Problem
Please restate each entry that follows word for word.

┄┄┄┄┄┄┄┄┄┄

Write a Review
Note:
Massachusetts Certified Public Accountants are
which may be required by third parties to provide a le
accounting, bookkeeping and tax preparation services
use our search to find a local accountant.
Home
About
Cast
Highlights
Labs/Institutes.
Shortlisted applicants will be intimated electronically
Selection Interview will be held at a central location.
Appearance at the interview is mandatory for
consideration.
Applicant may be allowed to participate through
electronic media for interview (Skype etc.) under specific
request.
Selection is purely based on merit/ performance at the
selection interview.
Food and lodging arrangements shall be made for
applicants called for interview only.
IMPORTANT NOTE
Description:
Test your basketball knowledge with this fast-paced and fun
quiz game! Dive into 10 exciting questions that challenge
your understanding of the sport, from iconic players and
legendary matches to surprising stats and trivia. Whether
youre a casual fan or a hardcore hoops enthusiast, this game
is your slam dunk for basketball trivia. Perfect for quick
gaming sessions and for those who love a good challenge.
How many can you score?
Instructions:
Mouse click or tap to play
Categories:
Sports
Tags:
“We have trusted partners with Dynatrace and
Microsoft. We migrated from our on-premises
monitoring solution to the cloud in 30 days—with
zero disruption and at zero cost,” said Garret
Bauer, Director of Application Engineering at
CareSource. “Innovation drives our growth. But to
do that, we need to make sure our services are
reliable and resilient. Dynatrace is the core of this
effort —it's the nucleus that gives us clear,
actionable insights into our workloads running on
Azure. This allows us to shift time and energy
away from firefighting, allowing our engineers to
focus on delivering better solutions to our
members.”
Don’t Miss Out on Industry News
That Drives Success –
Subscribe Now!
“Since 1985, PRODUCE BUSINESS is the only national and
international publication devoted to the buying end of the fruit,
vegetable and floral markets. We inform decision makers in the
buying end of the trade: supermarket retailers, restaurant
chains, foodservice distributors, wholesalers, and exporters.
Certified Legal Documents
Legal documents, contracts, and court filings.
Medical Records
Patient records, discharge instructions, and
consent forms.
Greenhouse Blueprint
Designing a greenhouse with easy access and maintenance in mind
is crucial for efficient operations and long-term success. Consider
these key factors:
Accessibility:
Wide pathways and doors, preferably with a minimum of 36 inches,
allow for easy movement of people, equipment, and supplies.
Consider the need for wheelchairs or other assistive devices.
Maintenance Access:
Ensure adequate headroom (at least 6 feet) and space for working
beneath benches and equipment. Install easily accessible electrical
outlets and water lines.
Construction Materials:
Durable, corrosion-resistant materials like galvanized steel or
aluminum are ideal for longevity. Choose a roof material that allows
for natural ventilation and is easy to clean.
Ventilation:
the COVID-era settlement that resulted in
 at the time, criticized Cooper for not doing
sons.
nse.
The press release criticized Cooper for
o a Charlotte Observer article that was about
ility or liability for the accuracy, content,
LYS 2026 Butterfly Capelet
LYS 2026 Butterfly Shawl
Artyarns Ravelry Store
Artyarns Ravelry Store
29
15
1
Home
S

┄┄┄┄┄┄┄┄┄┄

Solution to the problem
Write a Review
Note:
Massachusetts Certified Public Accountants are
which may be required by third parties to provide a le
accounting, bookkeeping and tax preparation services
use our search to find a local accountant.
Home
About
Cast
Highlights
Labs/Institutes.
Shortlisted applicants will be intimated electronically
Selection Interview will be held at a central location.
Appearance at the interview is mandatory for
consideration.
Applicant may be allowed to participate through
electronic media for interview (Skype etc.) under specific
request.
Selection is purely based on merit/ performance at the
selection interview.
Food and lodging arrangements shall be made for
applicants called for interview only.
IMPORTANT NOTE
Description:
Test your basketball knowledge with this fast-paced and fun
quiz game! Dive into 10 exciting questions that challenge
your understanding of the sport, from iconic players and
legendary matches to surprising stats and trivia. Whether
youre a casual fan or a hardcore hoops enthusiast, this game
is your slam dunk for basketball trivia. Perfect for quick
gaming sessions and for those who love a good challenge.
How many can you score?
Instructions:
Mouse click or tap to play
Categories:
Sports
Tags:
“We have trusted partners with Dynatrace and
Microsoft. We migrated from our on-premises
monitoring solution to the cloud in 30 days—with
zero disruption and at zero cost,” said Garret
Bauer, Director of Application Engineering at
CareSource. “Innovation drives our growth. But to
do that, we need to make sure our services are
reliable and resilient. Dynatrace is the core of this
effort —it's the nucleus that gives us clear,
actionable insights into our workloads running on
Azure. This allows us to shift time and energy
away from firefighting, allowing our engineers to
focus on delivering better solutions to our
members.”
Don’t Miss Out on Industry News
That Drives Success –
Subscribe Now!
“Since 1985, PRODUCE BUSINESS is the only national and
international publication devoted to the buying end of the fruit,
vegetable and floral markets. We inform decision makers in the
buying end of the trade: supermarket retailers, restaurant
chains, foodservice distributors, wholesalers, and exporters.
Certified Legal Documents
Legal documents, contracts, and court filings.
Medical Records
Patient records, discharge instructions, and
consent forms.
Greenhouse Blueprint
Designing a greenhouse with easy access and maintenance in mind
is crucial for efficient operations and long-term success. Consider
these key factors:
Accessibility:
Wide pathways and doors, preferably with a minimum of 36 inches,
allow for easy movement of people, equipment, and supplies.
Consider the need for wheelchairs or other assistive devices.
Maintenance Access:
Ensure adequate headroom (at least 6 feet) and space for working
beneath benches and equipment. Install easily accessible electrical
outlets and water lines.
Construction Materials:
Durable, corrosion-resistant materials like galvanized steel or
aluminum are ideal for longevity. Choose a roof material that allows
for natural ventilation and is easy to clean.
Ventilation:
the COVID-era settlement that resulted in
 at the time, criticized Cooper for not doing
sons.
nse.
The press release criticized Cooper for
o a Charlotte Observer article that was about
ility or liability for the accuracy, content,
LYS 2026 Butterfly Capelet
LYS 2026 Butterfly Shawl
Artyarns Ravelry Store
Artyarns Ravelry Store
29
15
1
Home
S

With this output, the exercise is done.